Pois é caros amigos, fazemos um ano em 30 de Novembro.
Há um ano atrás, um pequeno grupo de amigos, que desde há alguns anos a esta parte ia praticando esta modalidade, ainda muito pouco conhecida no nosso país, resolveu pôr mãos à obra e constituiu formalmente a APFT.
Tendo feito uma aproximação inicial à Federação Portuguesa de Tiro (FPT), ainda em 2005, encetou aí uma série de contactos com a mesma, com vista a inserir esta modalidade no portfólio federativo da FPT.
Como gostamos da verdade dos factos acima de tudo, para que também a verdade desportiva possa florescer, temos de realçar que, sendo uma modalidade quase desconhecida, já existiam dois clubes que praticavam a mesma há algum tempo, O Clube de Tiro de Precisão do Minho (CTPM) e o Clube de Tiro Campo (CTC) sendo os mesmos os primeiros a formalmente assumirem a prática desta modalidade em Portugal.
Porque surgiram naturais divergências, próprias de todo o tipo de associações e/ou clubes, relativas neste caso ao entendimento da modalidade e sua divulgação em que levaram à saída de alguns sócios fundadores e outros efectivos de um destes clubes, no caso o CTC, foi o pontapé de saída para, naturalmente e ao fim de alguns meses, nascer a APFT e consequentemente vermos a modalidade crescer e passar a contar com três clubes praticantes, onde dois deles, a APFT e o CTC, têm tido um maior protagonismo no panorama nacional até à data.
Como a estratégia da APFT, ao contrário do CTC, desde o seu início que passava claramente pela FPT como a tutela natural do Field Target em Portugal, aconteceu a primeira reunião oficial com esta federação desportiva a 16 de Fevereiro de 2006, na sua sede em Lisboa e com a presença dos seus Presidente e Vice-presidente, respectivamente Sr.

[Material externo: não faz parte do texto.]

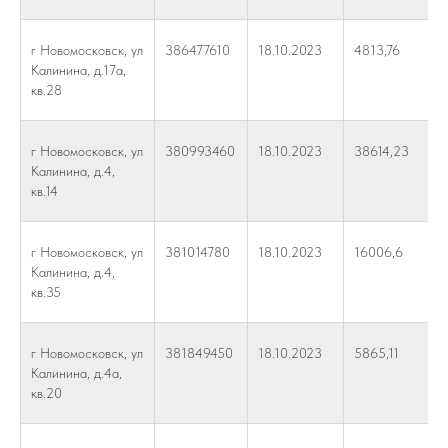
г Новомосковск, ул
386477610
18.10.2023
4813,76
Калинина, д.17а,
кв.28
г Новомосковск, ул
380993460
18.10.2023
38614,23
Калинина, д.4,
кв.14
г Новомосковск, ул
381014780
18.10.2023
16006,6
Калинина, д.4,
кв.35
г Новомосковск, ул
381849450
18.10.2023
5865,11
Калинина, д.4а,
кв.20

Coronel José Loureiro e Sr. Manuel Cecílio, após prévios contactos bilaterais de alinhamento de ideias, iniciados ainda no decorrer de 2005, como atrás referido.

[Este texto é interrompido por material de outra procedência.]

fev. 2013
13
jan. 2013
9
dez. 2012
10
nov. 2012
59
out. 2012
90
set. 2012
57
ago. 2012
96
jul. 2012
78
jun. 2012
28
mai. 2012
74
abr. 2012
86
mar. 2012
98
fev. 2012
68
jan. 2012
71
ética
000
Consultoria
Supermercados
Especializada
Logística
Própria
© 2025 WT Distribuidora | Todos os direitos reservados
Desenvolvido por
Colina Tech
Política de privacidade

Porque continuamos a gostar da verdade e ao contrário do que possa ser dito ou escrito por outrém, nesta altura (Março de 2006), em que o CTC começava a enaltecer a sua recente condição de NGB (National Governing Body) da WFTF (Federação Internacional de Field Target), passando sempre ao largo da FPT, era de forma clara e comprovada a APFT quem, <u>efectivamente</u>, envidava esforços para o merecido reconhecimento da modalidade junto do organismo máximo federativo português.
Ainda antes de ser tornada pública a APFT a 14 de Março, formalizámos oficialmente o pedido para federar a modalidade em 6 de Março de 2006, ao qual em Abril do mesmo ano, em Assembleia Geral da FPT e com a nossa presença, testemunhámos, com especial agrado, a sua aprovação por unanimidade.

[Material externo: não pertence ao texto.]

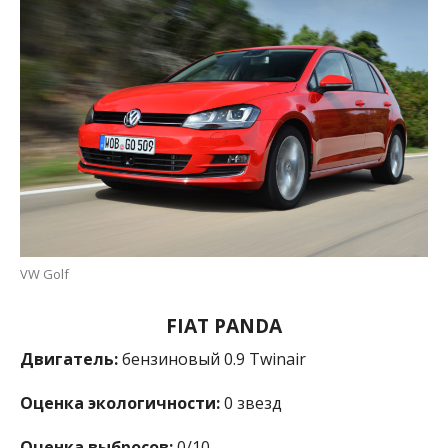
VW Golf
FIAT PANDA
Двигатель:
бензиновый 0.9 Twinair
Оценка экологичности:
0 звезд
Оценка выбросов:
0/10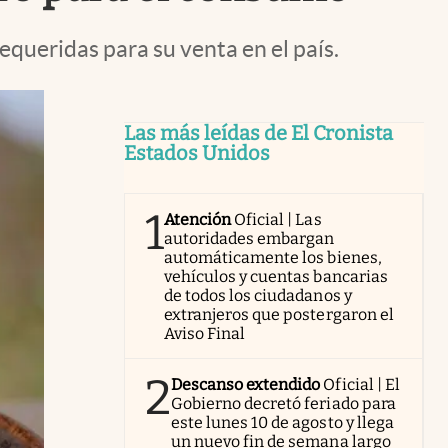
equeridas para su venta en el país.
Las más leídas de El Cronista
Estados Unidos
1
Atención
Oficial | Las
autoridades embargan
automáticamente los bienes,
vehículos y cuentas bancarias
de todos los ciudadanos y
extranjeros que postergaron el
Aviso Final
2
Descanso extendido
Oficial | El
Gobierno decretó feriado para
este lunes 10 de agosto y llega
un nuevo fin de semana largo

Após a integração da modalidade de Field Target no portfólio de modalidades oficiais da FPT, ficámos igualmente contentes por verificarmos que o CTC, tinha recentemente reconsiderado e retrocedido no seu caminhar isolado aproximando-se igualmente da FPT, tendo para isso, de uma forma lógica e natural, que ter entregue a esta federação a representação oficial junto da WFTF, assumindo e reforçando com essas acções que, de facto e desde o início, a APFT apostara no caminho certo e mais coerente para a implementação da modalidade no país.
Em nosso entendimento, ainda bem que assim foi, pois quem ganhou foi o Field Target.
Não pretendemos protagonismo algum, mas que fique de forma definitiva e clara para todos que, não podemos de forma alguma permitir e assistir sentados, impávidos e serenos, que terceiros tomem como seus os resultados do esforço, trabalho e horas infindáveis de dedicação de todos aqueles que colaboram na APFT e com a APFT em prol do Field Target nacional.
Além do respeito público, do reconhecimento e consideração inerentes às acções de cada um, apenas queremos e isso sim, ver exposta a verdade dos factos, tal qual eles são, como históricamente aconteceram, e não a sua deturpação ou manipulação para posterior utilização em prol de interesses pessoais ou colectivos, tanto do foro interno como externo dos clubes.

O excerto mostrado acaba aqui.